As oil price soars high, Nigeria has one of the lowest rig count activities among all Organisation Petroleum Exporting Countries (OPEC), as Nigeria witness a slight fall in its rig count, data obtained from the Organisation of the Petroleum Exporting Countries, (OPEC) has shown.
Nigeria’s rig count for the month of December 2017 witness a slight fall to 28 as against 29 recorded in the previous month making it one of the counties with the lowest rig counts among OPEC members countries, BusinessDay investigation revealed.
Rig count is a country’s weekly census of the number of drilling rigs actively exploring for or developing oil or natural gas.
As at December 2017, Saudi Arabia had the highest rig drilling activities of 142 rig count; followed by Venezuela with 82 rig counts; while Iraq Kuwait and United Arab Emirates (UAE) and Algeria all had 54, 53, 54 and 50 respectively to make up the six countries with the highest rig counts among OPEC members countries.
Also, Nigeria have 28 rig drilling activities, followed by Qatar with 6 rig counts, while Ecuador, Angola, Gabon, and Equatorial Guinea and Libya all had 5, 2,2,1 and 1 respectively to make up OPEC countries with the lowest number of rig count.
Despite Venezuela internal crises, the country still witness the highest increase in rig count of 10, as it recorded 92 in December, compared to 82 in the previous month. The 14 OPEC members recorded a total of 550 rig counts last December as against 548 recorded the previous month.

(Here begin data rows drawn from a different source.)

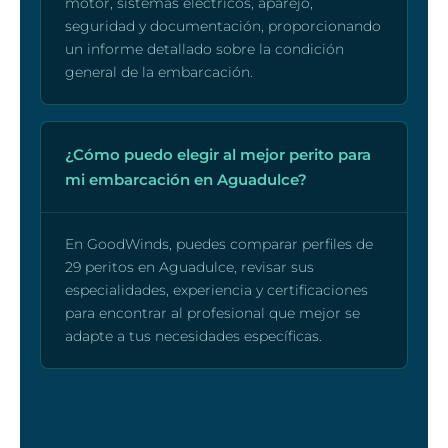
motor, sistemas eléctricos, aparejo,
seguridad y documentación, proporcionando
un informe detallado sobre la condición
general de la embarcación.
¿Cómo puedo elegir al mejor perito para
mi embarcación en Aguadulce?
En GoodWinds, puedes comparar perfiles de
29 peritos en Aguadulce, revisar sus
especialidades, experiencia y certificaciones
para encontrar al profesional que mejor se
adapte a tus necesidades específicas.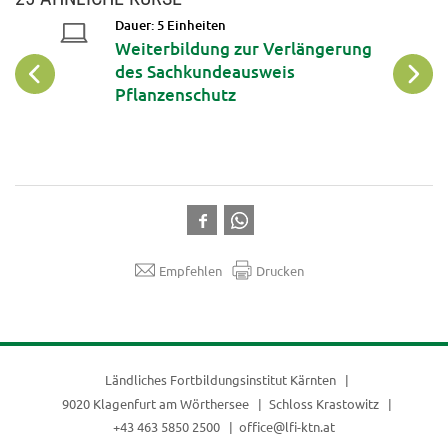
Dauer: 5 Einheiten
ndekurs
Weiterbildung zur Verlängerung
des Sachkundeausweis
Pflanzenschutz
Empfehlen
Drucken
Ländliches Fortbildungsinstitut Kärnten
9020 Klagenfurt am Wörthersee
Schloss Krastowitz
+43 463 5850 2500
office@lfi-ktn.at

Iraq was second to Venezuela in terms of increase in rig count, as it recorded an increase of 3, having had 54 in December, as against 51 recorded in November.
A breakdown of what transpired in Nigeria’s deepwater drilling activities in 2017, showed that in first quarter 2017, Nigeria had a total of 27 rig drilling activities, increasing to 28 rigs in the second quarter.
In the third quarter, it dropped again to 27 rigs and rose slightly to 28 rigs in the fourth quarter. In November, drilling activities rose to 29 on rig count, dropping again to 28 in December.
Leading the OPEC loss pack was Algeria, which had minus five, having recorded 50 as against 55 during the period under review. It was followed by Saudi Arabia, which had a loss of four, following its record of 142 rig count in December, as against 146 rig count recorded the previous month.
Ecuador tallied with Nigeria with the loss of one, having recorded a rig count of five in December as against six recorded previously.
Eight other OPEC members showed no change in their rig count during the period under review. Iran, United Arab Emirate (UAE), Kuwait, Qatar, recorded 61, 53, 6, respectively, while Angola and Gabon recorded two each, as Equatorial Guinea and Libya recorded one each.
Non-OPEC members saw an increase of 30, having recorded 1,621 rig counts in December as against 1,591 previously. World rig count witnessed an increase of 32, as it recorded 2,171 in December as against 2,139 in November.
Going by regional rig count, Latin America gained 14 units in December to 195, up 11 year-over-year, while in North America; the US was up 19 units to 930, a rally of sorts, as it marked the first increase in average monthly rigs running since July 2017.
Canada was up 1 unit to 205. The Asia-Pacific region dropped 4 units during the month to 217 but was up 25 rigs compared with its December 2016 average, while Africa declined 8 units during the month to 77, down 1 year-over-year.
Last month, Nigeria itched towards the realisation of the$16billion Egina project as its Floating, Production, Storage and Offloading unit (FPSO), the largest in the country and indeed in Africa arrived Lagos Deep Offshore Logistics Base (LADOL) where the integration of six locally fabricated modules will take place over the next few months.
It is the largest investment project currently on-going in the oil and gas sector in Nigeria. The project is expected to be completed in Q4 – 2018 within the initial budget.